Second, the lack of worker participation is reflected in the Charter’s flaccid promises of enforcement. Words such as “we expect,” “we believe,” “we commit,” and “we pledge” do nothing to explain how employers will be held accountable to the expectations delineated in the Charter. Had workers been involved in the drafting process they surely would have included clear and meaningful consequences for violations to ensure that their human rights were respected and protected.
Even in the two passages where the Charter appears to rise above these limitations, in the sections titled “Communications & Worker Protections” and “Responsible Purchasing Practices,” the language is so vague as to render the provisions inconsequential. In the former case, which concludes, “We pledge to support (complaint) channels that meaningfully protect workers from all forms of retaliation,” the authors appear to touch on two key elements of effective rights enforcement, a complaint mechanism and protection against retaliation. But that appearance is belied by the facts — certainly not lost on the authors — that a) precious few such complaint channels exist in the agricultural industry today, and b) “meaningful” protection against retaliation requires exactly the kind of real consequences for violations that the Charter so consistently eschews. Without consequences for non-compliance, promises to protect workers from retaliation are little more than a cruel hoax. That reality will not be lost on farmworkers, who will be quickly reminded that they still complain at their own risk.

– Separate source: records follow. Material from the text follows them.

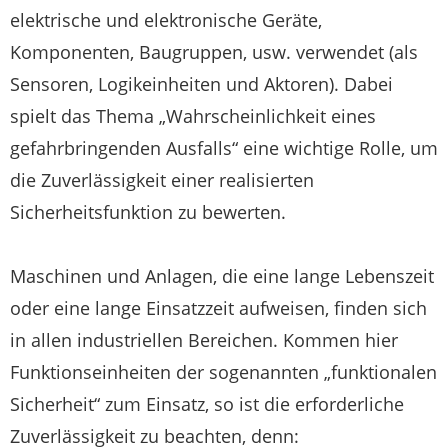
elektrische und elektronische Geräte,
Komponenten, Baugruppen, usw. verwendet (als
Sensoren, Logikeinheiten und Aktoren). Dabei
spielt das Thema „Wahrscheinlichkeit eines
gefahrbringenden Ausfalls“ eine wichtige Rolle, um
die Zuverlässigkeit einer realisierten
Sicherheitsfunktion zu bewerten.
Maschinen und Anlagen, die eine lange Lebenszeit
oder eine lange Einsatzzeit aufweisen, finden sich
in allen industriellen Bereichen. Kommen hier
Funktionseinheiten der sogenannten „funktionalen
Sicherheit“ zum Einsatz, so ist die erforderliche
Zuverlässigkeit zu beachten, denn:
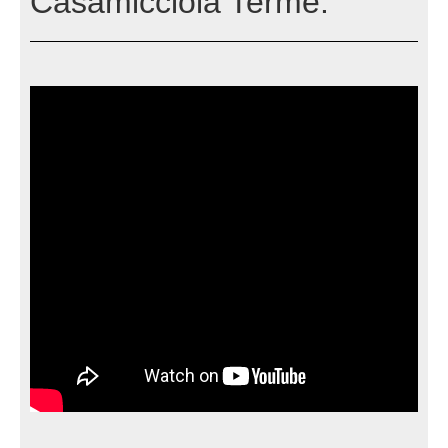
Casamicciola Terme.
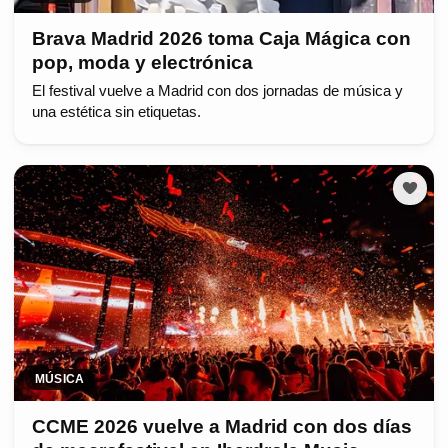
Brava Madrid 2026 toma Caja Mágica con
pop, moda y electrónica
El festival vuelve a Madrid con dos jornadas de música y
una estética sin etiquetas.
MÚSICA
CCME 2026 vuelve a Madrid con dos días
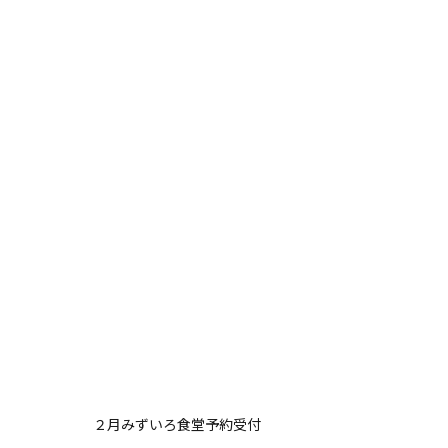
２月みずいろ食堂予約受付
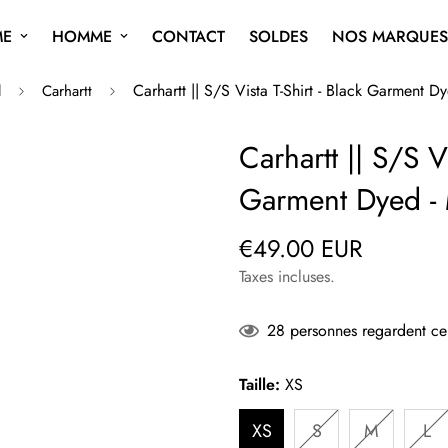
ME
HOMME
CONTACT
SOLDES
NOS MARQUES
Carhartt || S/S Vista T-Shirt - Black Garment D
l
Carhartt
Carhartt || S/S Vi
Garment Dyed -
€49.00 EUR
Prix
régulier
Taxes incluses.
28
personnes regardent ce 
Taille:
XS
XS
S
M
L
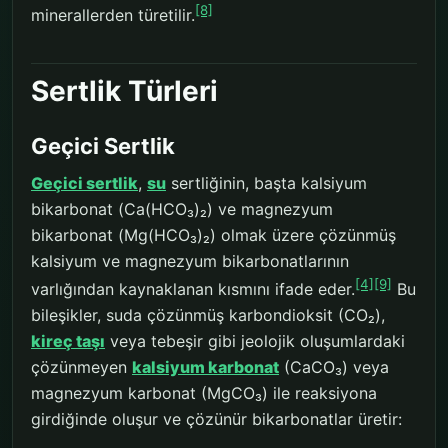
[8]
minerallerden türetilir.
Sertlik Türleri
Geçici Sertlik
Geçici sertlik
,
su
sertliğinin, başta kalsiyum
bikarbonat (Ca(HCO₃)₂) ve magnezyum
bikarbonat (Mg(HCO₃)₂) olmak üzere çözünmüş
kalsiyum ve magnezyum bikarbonatlarının
[4]
[9]
varlığından kaynaklanan kısmını ifade eder.
Bu
bileşikler, suda çözünmüş karbondioksit (CO₂),
kireç taşı
veya tebeşir gibi jeolojik oluşumlardaki
çözünmeyen
kalsiyum karbonat
(CaCO₃) veya
magnezyum karbonat (MgCO₃) ile reaksiyona
girdiğinde oluşur ve çözünür bikarbonatlar üretir:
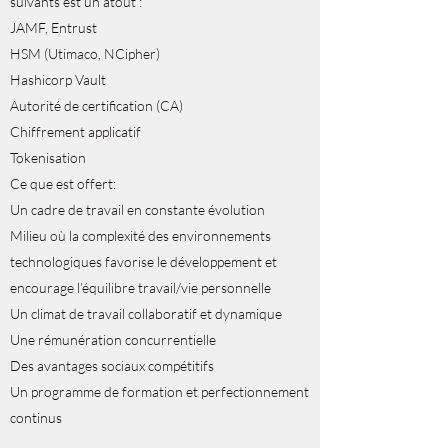
suivants est un atout :
JAMF, Entrust
HSM (Utimaco, NCipher)
Hashicorp Vault
Autorité de certification (CA)
Chiffrement applicatif
Tokenisation
Ce que est offert:
Un cadre de travail en constante évolution
Milieu où la complexité des environnements
technologiques favorise le développement et
encourage l’équilibre travail/vie personnelle
Un climat de travail collaboratif et dynamique
Une rémunération concurrentielle
Des avantages sociaux compétitifs
Un programme de formation et perfectionnement
continus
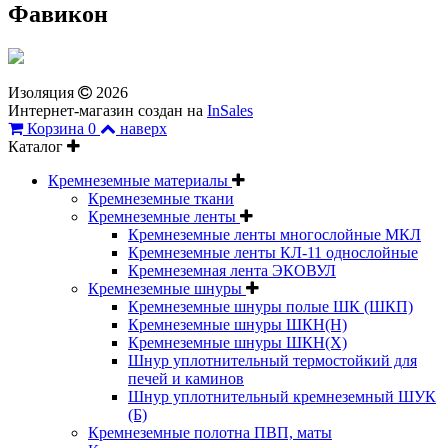
Фавикон
Изоляция
2026
Интернет-магазин создан на
InSales
Корзина
0
наверх
Каталог
Кремнеземные материалы
Кремнеземные ткани
Кремнеземные ленты
Кремнеземные ленты многослойные МКЛ
Кремнеземные ленты КЛ-11 однослойные
Кремнеземная лента ЭКОВУЛ
Кремнеземные шнуры
Кремнеземные шнуры полые ШК (ШКП)
Кремнеземные шнуры ШКН(Н)
Кремнеземные шнуры ШКН(Х)
Шнур уплотнительный термостойкий для
печей и каминов
Шнур уплотнительный кремнеземный ШУК
(Б)
Кремнеземные полотна ПВП, маты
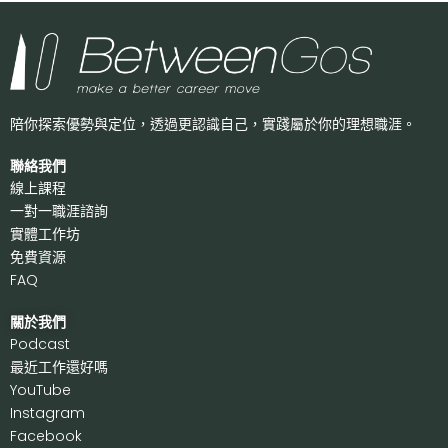
陪你探索優勢與定位，透過更認識自己，
實踐屬於你的理想職涯。
聯絡我們
線上課程
一對一職涯諮詢
實體工作坊
免費資源
FAQ
關於我們
P
odcast
最近工作還好嗎
Y
ouTube
I
nstagram
F
acebook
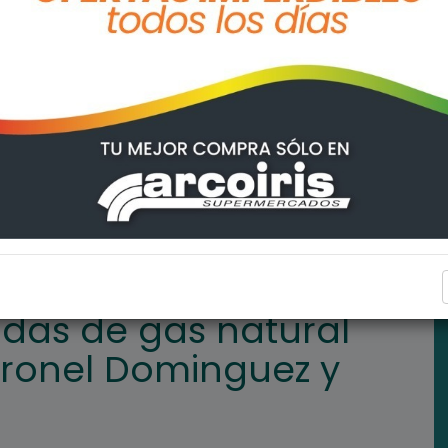
al en Arroyo Seco, Coronel Dominguez y Villa Amelia
ARROYO SECO
idas de gas natural
oronel Dominguez y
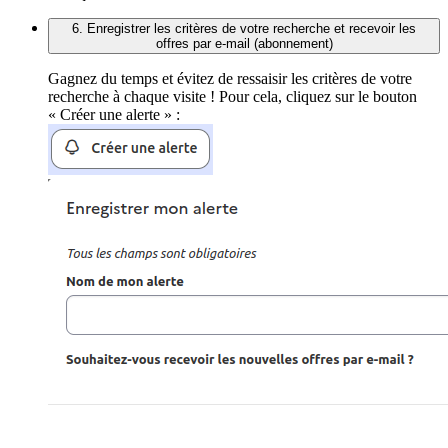
6. Enregistrer les critères de votre recherche et recevoir les
offres par e-mail (abonnement)
Gagnez du temps et évitez de ressaisir les critères de votre
recherche à chaque visite ! Pour cela, cliquez sur le bouton
« Créer une alerte » :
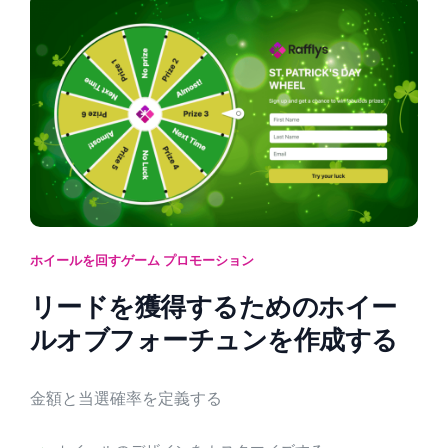
ホイールを回すゲーム プロモーション
リードを獲得するためのホイー
ルオブフォーチュンを作成する
金額と当選確率を定義する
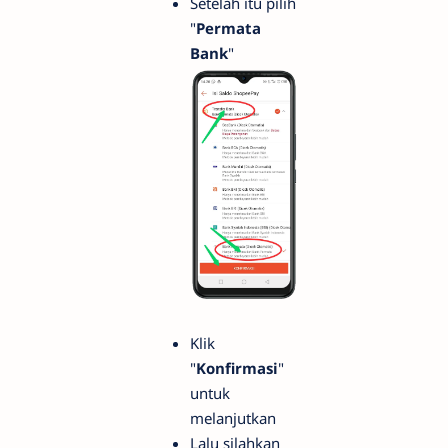
Setelah itu pilih
"
Permata
Bank
"
Klik
"
Konfirmasi
"
untuk
melanjutkan
Lalu silahkan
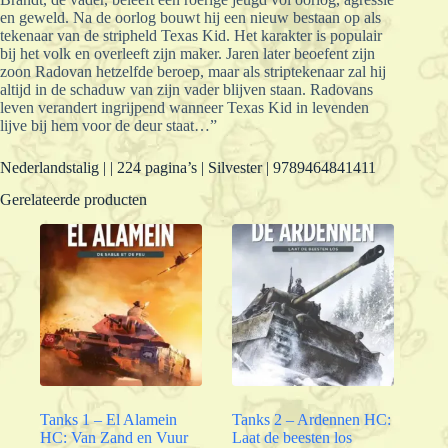
en geweld. Na de oorlog bouwt hij een nieuw bestaan op als
tekenaar van de stripheld Texas Kid. Het karakter is populair
bij het volk en overleeft zijn maker. Jaren later beoefent zijn
zoon Radovan hetzelfde beroep, maar als striptekenaar zal hij
altijd in de schaduw van zijn vader blijven staan. Radovans
leven verandert ingrijpend wanneer Texas Kid in levenden
lijve bij hem voor de deur staat…”
Nederlandstalig | | 224 pagina’s | Silvester | 9789464841411
Gerelateerde producten
Tanks 1 – El Alamein
Tanks 2 – Ardennen HC:
HC: Van Zand en Vuur
Laat de beesten los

The section on “Responsible Purchasing Practices,” which begins with the statement “We pledge to align our planning and purchasing practices with our commitment to responsible labor practices,” likewise uses language so broad that it renders this “pledge” meaningless. Compare the Charter’s use of the ambiguous term “align” with the Fair Food Program’s firm requirement that Participating Buyers “only purchase” from Participating Growers in good standing with the Fair Food Program. The difference in language between the Charter and the Fair Food Program is the difference between a document drafted by employers and buyers concerned with avoiding disruptions in sales and supplies, respectively, and one drafted by workers, concerned with avoiding violations of their human rights. Since the Fair Food Program has clearly demonstrated that growers, buyers and workers all thrive under the latter formulation, why would the authors of the Charter feel the need to adopt such a watered-down approach?
In summary, while at least articulating a more modern vision of supply chain accountability, the Charter as it currently stands is hamstrung by the clear lack of industry commitment and worker participation. This lack of worker voice has left the UFPA/PMA initiative with inadequate standards and an absence of any real commitment to compliance, draining it of any potential for bringing about meaningful change absent a significant change of course.
To convert its hopes and expectations into reality, the UFPA and PMA will now have to turn their attention to creating the necessary enforcement mechanisms to ensure success. In response to food borne illnesses, that meant reversing course and accepting federal oversight of food safety, among other monitoring and enforcement regimes. Building a similarly effective program for responsible labor practices will require the authors to move beyond the Charter’s current vaguely-worded promises to an effective set of standards and enforcement mechanisms that harness genuine – informed, empowered, not ornamental — worker participation to accomplish real change and, as the Fair Food Program demonstrates, benefit everyone in the industry.